Analogie e sincronismo con le vicende della Mens Sana basket spa fanno temere il peggio

di Red
SIENA. La parabola di Luca Bonechi, l’ennesimo grand commis del Partito democratico (si ricordi la segreteria Ds alla fine degli Anni ’90), alla presidenza di Sansedoni è più lunga di quella devastante di Gabriello Mancini alla Fondazione MPS. Il sito della società immobiliare è così pudico da non scrivere nemmeno due righe sul curriculum vitae del nostro, né da quanti anni sia presidente, anche se poi, nei dati di bilancio, risulta aver firmato quello del 2008. Non è detto che non sia meno devastante, però, fatta salva la taglia delle due aziende.
Mancini fu colpevolmente lasciato a scrivere il nuovo statuto della Fondazione, così l’ottimo lavoro di Antonella Mansi è ormai bruciato proprio da quello statuto che impone il rinnovo della presidenza dopo appena un anno. E all’unanimità tutti pensano che il partito si voglia riprendere Palazzo Sansedoni col beneplacito delle opposizioni. Alle prese con una crisi aggrovigliata da 130 a 150 milioni di euro di debiti, un contenzioso con le banche e lo spettro di un concordato preventivo o di procedure pre-concorsuali, vista l’impossibilità di monetizzare il mattone (palazzo Portinari a Firenze in primis, ma anche il complesso Whirlpool della Duccio Immobiliare), il CdA della Sansedoni, riunito più volte nel mese di luglio, non ha rinunciato però a far guidare le operazioni all’ineffabile Bonechi, sotto la cui guida la società si è ridotta in cattive condizioni.
E’ uno dei buchi neri della gestione Mansi, ed è certificato nel Bilancio 2013 della Fondazione Mps nella parte dedicata alle partecipazioni dell’ente senese. Eppure quella in Sansedoni, che vale un quinto degli asset, avrebbe bisogno di una cura da cavallo e la credibilità che un nuovo CdA potrebbe darle. In una società privata normale questo sarebbe già avvenuto e non soltanto la sostituzione (febbraio 2014, meglio tardi che mai) del direttore generale. Ora si capisce perché nell’era Mancini il bilancio dell’ente non fosse così chiaro come ha voluto Antonella Mansi adesso: i cittadini si sarebbero fatti diverse domande molto prima.
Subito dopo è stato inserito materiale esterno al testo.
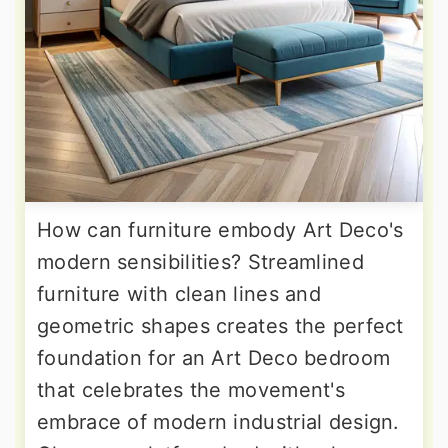
How can furniture embody Art Deco's
modern sensibilities? Streamlined
furniture with clean lines and
geometric shapes creates the perfect
foundation for an Art Deco bedroom
that celebrates the movement's
embrace of modern industrial design.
E per comprendere il passato occorrerebbe ri-pubblicare correttamente i bilanci oggi: un atto di trasparenza che farebbe capire l’urgenza e l’importanza dell’azione di responsabilità verso i precedenti amministratori che con i giochetti attuali si vorrebbe porre nel dimenticatoio.
La signora Mansi non è riuscita a sfondare il muro di gomma della politica intorno al presidente Bonechi. La Sansedoni era una società senza debiti e con un ingente patrimonio da valorizzare, circa 200 milioni di euro nel 1999. Adesso, come la Mens Sana basket spa, sfrutta tutte le opportunità che la legge consente per ritardare l’approvazione del bilancio ben oltre il tempo massimo. Come è andata a finire in viale Sclavo tutti sanno. Ci viene un brivido al paragone, anche al pensiero di quello che ci si troverà dentro.
Speculazioni non riuscite come Casalboccone a Roma (che avevamo raccontato due anni fa ed è ancora fermo al palo), i 40 milioni ingessati nella joint venture sarda con Benetton e Toti, oneri finanziari in aumento contro calo del 10% dei ricavi dalle locazioni, l’uscita –non è chiaro a che prezzo- del gruppo Toti dall’azionariato nel 2010. Intorno al 20 agosto però arriverà anche questo redde rationem, coincidenza delle cose proprio con l’eventuale, ulteriore rinvio della nomina del presidente della Fondazione. Mediaticamente, per tentare di scaricare l’ennesimo fallimento del sistema Siena a nessuno (e, del resto, alla Mansi non sarebbe possibile attribuire alcuna responsabilità) e salvaguardare il politico che scenderebbe in campo in Palazzo Sansedoni, guarda caso, il 22 agosto.